191 y_type, y_true, y_pred, multioutput = _check_reg_targets(
--> 192 y_true, y_pred, multioutput
193 )
194 check_consistent_length(y_true, y_pred, sample_weight)
/shared-libs/python3.7/py/lib/python3.7/site-packages/sklearn/metrics/_regression.py in _check_reg_targets(y_true, y_pred, multioutput, dtype)
92 the dtype argument passed to check_array.
93 """
---> 94 check_consistent_length(y_true, y_pred)
95 y_true = check_array(y_true, ensure_2d=False, dtype=dtype)
96 y_pred = check_array(y_pred, ensure_2d=False, dtype=dtype)
/shared-libs/python3.7/py/lib/python3.7/site-packages/sklearn/utils/validation.py in check_consistent_length(*arrays)
327 """
328
--> 329 lengths = [_num_samples(X) for X in arrays if X is not None]
330 uniques = np.unique(lengths)
331 if len(uniques) > 1:
/shared-libs/python3.7/py/lib/python3.7/site-packages/sklearn/utils/validation.py in <listcomp>(.0)
327 """
328
--> 329 lengths = [_num_samples(X) for X in arrays if X is not None]
330 uniques = np.unique(lengths)
331 if len(uniques) > 1:
/shared-libs/python3.7/py/lib/python3.7/site-packages/sklearn/utils/validation.py in _num_samples(x)
263 x = np.asarray(x)
264 else:
--> 265 raise TypeError(message)
266
267 if hasattr(x, "shape") and x.shape is not None:
TypeError: Expected sequence or array-like, got <class 'float'>
Just to see a new NumPy function, here is an example of how np.full_like
works. The following puts three copies of 59.15
into a NumPy array (because our first argument had three elements).
(I didn’t notice this during class, but it looks like they also get rounded to integers, presumably because our first argument has integers.)
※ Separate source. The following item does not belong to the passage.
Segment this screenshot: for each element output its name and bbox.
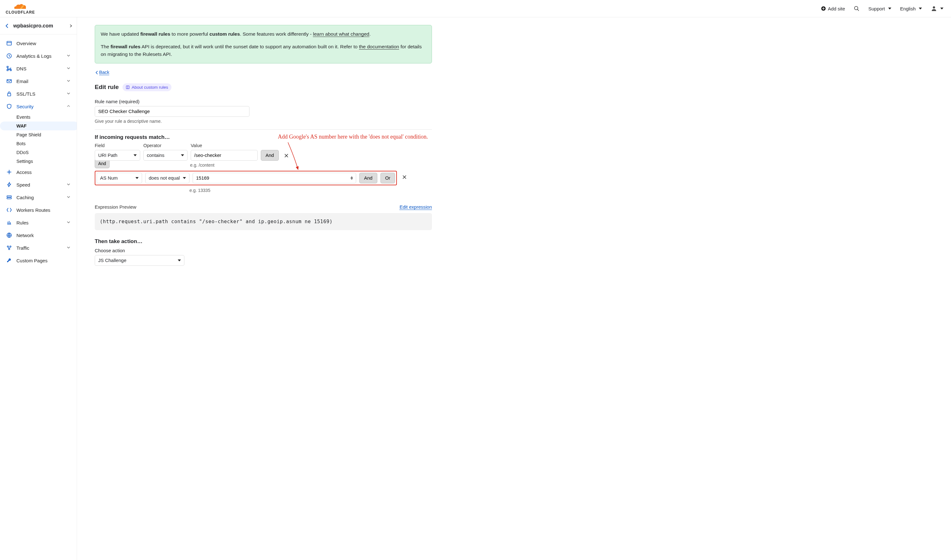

np.full_like([1,3,5], 59.15)
array([59, 59, 59])
Here is a fancy way to get the correct number of 59.15
values in a NumPy array. This can be compared to df_sub["temperature"]
using mean_absolute_error
.
y_pred = np.full_like(df_sub["temperature"], 59.15)
y_pred
array([59.15, 59.15, 59.15, ..., 59.15, 59.15, 59.15])
Notice that this y_pred
does indeed have the correct number of entries. We are calling it y_pred
because these are the predictions that our decision tree will make for every input in df_sub
. (Each leaf node has a single output. For this particular leaf node, the output is 59.15
.)
len(y_pred)
1080
Now we can finally reproduce the number 5.586
from the tree diagram.
mean_absolute_error(df_sub["temperature"], y_pred)
5.586111111111111
Notice that our array y_pred
does indeed match the predicted values for our sub-DataFrame.
tree.predict(df_sub[cols])
array([59.15, 59.15, 59.15, ..., 59.15, 59.15, 59.15])
We didn’t get further than this. I don’t think we will continue with this on Wednesday; instead we’ll see an example of using Bing Chat for programming.
Inadequacy of train_test_split
#
I don’t think we will get this far today.
Load the full dataset.
Divide the data using
train_test_split
, using 80% of the rows for the training set.
Instantiate a new decision tree, this time using the default criterion choice (MSE) and allowing a maximum of 1000 leaf nodes.
Fit the data. (What set should we use?)
What is the Mean Squared Error for our predictions on the training set? On the test set?